The early preachers of the gospel gave great prominence to the resurrection of Jesus Christ. The Apostle Paul may well have summed up the matter when he said in Philippians 3:10 that he sought to "know him and the power of his resurrection". They recognized the power of his resurrection. In Romans 1:4 Paul said that Christ was "declared to be the Son of God with power..... by the resurrection from the dead". The resurrection from the dead was a conclusive demonstration that Jesus Christ was the Son of the living God.
Not only was it that but they regarded the resurrection as conclusive proof that the atoning blood of Jesus Christ had the necessary power to save lost men from their sins. They regarded the resurrection of Jesus Christ as conclusive proof that, in the end, all will be raised from the dead. Paul said, "And if Christ be not risen, then is our preaching vain, and your faith is also vain". He said, "And if Christ be not raised, your faith is vain; you are yet in your sins". And furthermore, he said, "Then they also which are fallen asleep in Christ are perished if Christ has not been raised from the dead" I Corinthians 15:12-20. Paul, therefore, placed supreme emphasis on the resurrection of Christ.
Notwithstanding the New Testament emphasis on the resurrection, there have been men down through the years who have tried to destroy our faith in the resurrection. They have advanced various explanations to account for the open and empty tomb. But there is only one adequate explanation of the empty tomb, and that is the one that the Bible presents - that the angel rolled away the stone and that our Lord rose from the dead. And then he appeared to his apostles for a period of forty days.. He appeared to others as well.
THE APOSTLES WERE WITNESSES
These men had been with Christ before his death; a number of them had been with him for about three and a half years. They had seen him during the trial; some of them had seen him die on the cross. After his resurrection, these men associated with him for about forty days. They talked with him; they handled him; they saw him. They had every reason for believing that the Christ whom they saw was the one who had been crucified.
In fact, at first, some of them, notably Thomas, doubted. Why he said, "Except I shall see in his hands the print of the nails, and thrust my hand into his side, I will not believe". And later Thomas did examine these wounds, and he said, "My Lord and my God" John 20:24-28.
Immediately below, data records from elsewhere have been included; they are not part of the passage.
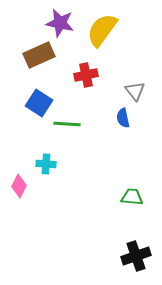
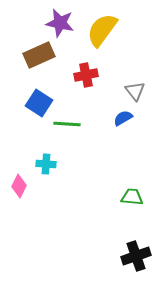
blue semicircle: rotated 72 degrees clockwise
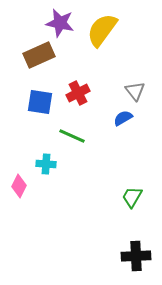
red cross: moved 8 px left, 18 px down; rotated 15 degrees counterclockwise
blue square: moved 1 px right, 1 px up; rotated 24 degrees counterclockwise
green line: moved 5 px right, 12 px down; rotated 20 degrees clockwise
green trapezoid: rotated 65 degrees counterclockwise
black cross: rotated 16 degrees clockwise
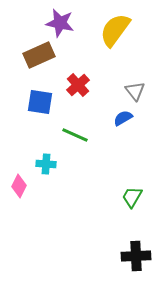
yellow semicircle: moved 13 px right
red cross: moved 8 px up; rotated 15 degrees counterclockwise
green line: moved 3 px right, 1 px up
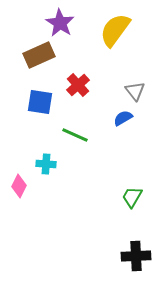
purple star: rotated 20 degrees clockwise
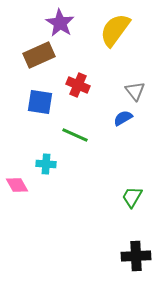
red cross: rotated 25 degrees counterclockwise
pink diamond: moved 2 px left, 1 px up; rotated 55 degrees counterclockwise
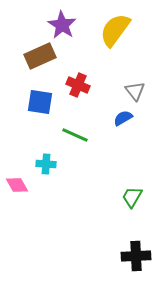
purple star: moved 2 px right, 2 px down
brown rectangle: moved 1 px right, 1 px down
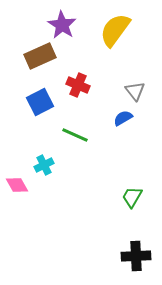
blue square: rotated 36 degrees counterclockwise
cyan cross: moved 2 px left, 1 px down; rotated 30 degrees counterclockwise
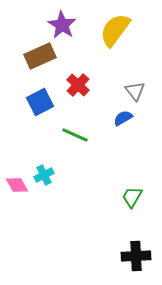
red cross: rotated 20 degrees clockwise
cyan cross: moved 10 px down
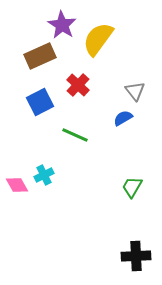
yellow semicircle: moved 17 px left, 9 px down
green trapezoid: moved 10 px up
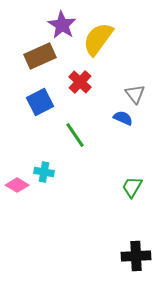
red cross: moved 2 px right, 3 px up
gray triangle: moved 3 px down
blue semicircle: rotated 54 degrees clockwise
green line: rotated 32 degrees clockwise
cyan cross: moved 3 px up; rotated 36 degrees clockwise
pink diamond: rotated 30 degrees counterclockwise
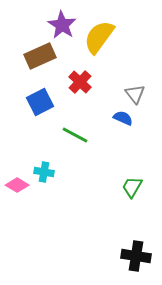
yellow semicircle: moved 1 px right, 2 px up
green line: rotated 28 degrees counterclockwise
black cross: rotated 12 degrees clockwise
Now if Jesus was not really raised from the dead these apostles, were either deceivers or they were deceived. Is it likely that these men would be deceived, men who had known Jesus so well before his death and had been associated with him after his resurrection? Would these men have had any reason to be deliberate deceivers? What was there to gain from preaching that Christ was risen from the dead if he really hadn't risen from the dead? There was no financial gain; there was no social prestige; there was no political power to come as a result of their preaching the resurrection. The only prospect that they had insofar as human rewards were concerned was the prospect of peril and persecution, of imprisonment and death. Yet all these apostles went out and preached that Christ had been raised from the dead.
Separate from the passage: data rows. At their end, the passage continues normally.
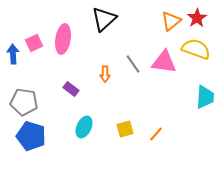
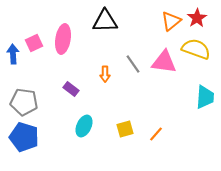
black triangle: moved 1 px right, 2 px down; rotated 40 degrees clockwise
cyan ellipse: moved 1 px up
blue pentagon: moved 7 px left, 1 px down
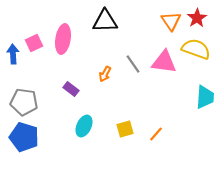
orange triangle: rotated 25 degrees counterclockwise
orange arrow: rotated 28 degrees clockwise
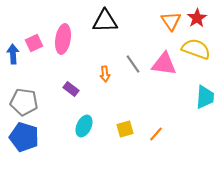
pink triangle: moved 2 px down
orange arrow: rotated 35 degrees counterclockwise
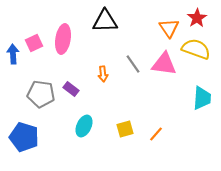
orange triangle: moved 2 px left, 7 px down
orange arrow: moved 2 px left
cyan trapezoid: moved 3 px left, 1 px down
gray pentagon: moved 17 px right, 8 px up
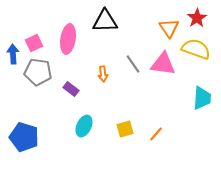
pink ellipse: moved 5 px right
pink triangle: moved 1 px left
gray pentagon: moved 3 px left, 22 px up
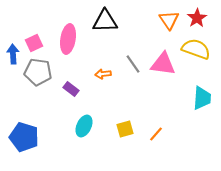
orange triangle: moved 8 px up
orange arrow: rotated 91 degrees clockwise
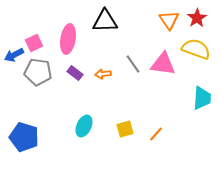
blue arrow: moved 1 px right, 1 px down; rotated 114 degrees counterclockwise
purple rectangle: moved 4 px right, 16 px up
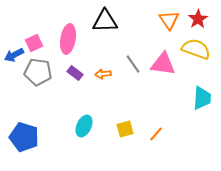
red star: moved 1 px right, 1 px down
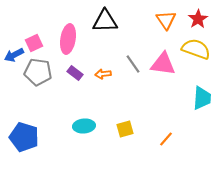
orange triangle: moved 3 px left
cyan ellipse: rotated 60 degrees clockwise
orange line: moved 10 px right, 5 px down
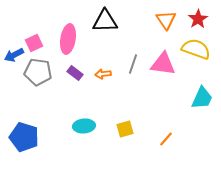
gray line: rotated 54 degrees clockwise
cyan trapezoid: rotated 20 degrees clockwise
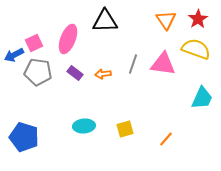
pink ellipse: rotated 12 degrees clockwise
They all suffered for this testimony and all but one died for it. If they were deliberate deceivers, is it not remarkable that not one of them under the most trying circumstances - such as imprisonment, stoning, and death - ever reversed his testimony? Men do not manifest this kind of steadfastness and loyalty to a known falsehood. They all asserted right up to the end that they saw Jesus after he was raised from the dead.
And the conduct of these men is such as to demonstrate that what they were teaching was the truth. When they preached the resurrection, they did not begin in Galilee; they began in Jerusalem where Christ had been crucified. When they began preaching the resurrection, it was not to men who knew nothing about the death of Christ; it was to men who had been guilty of crucifying the Lord (Acts 2:22-23). These men deported themselves as men who knew what they were talking about. They deported themselves as men who were under a tremendous conviction. You can't account for the changed attitude of these men. You can't account for their restored hope. You can't account for their renewed courage. You can't account for their long lives of toil and sacrifice and suffering apart from the fact that they were prompted by the undying conviction that Christ was raised from the dead. It is more difficult to believe that these men acted a lie, suffered for it, and died for it, than it is to believe in the resurrection of Christ from the dead.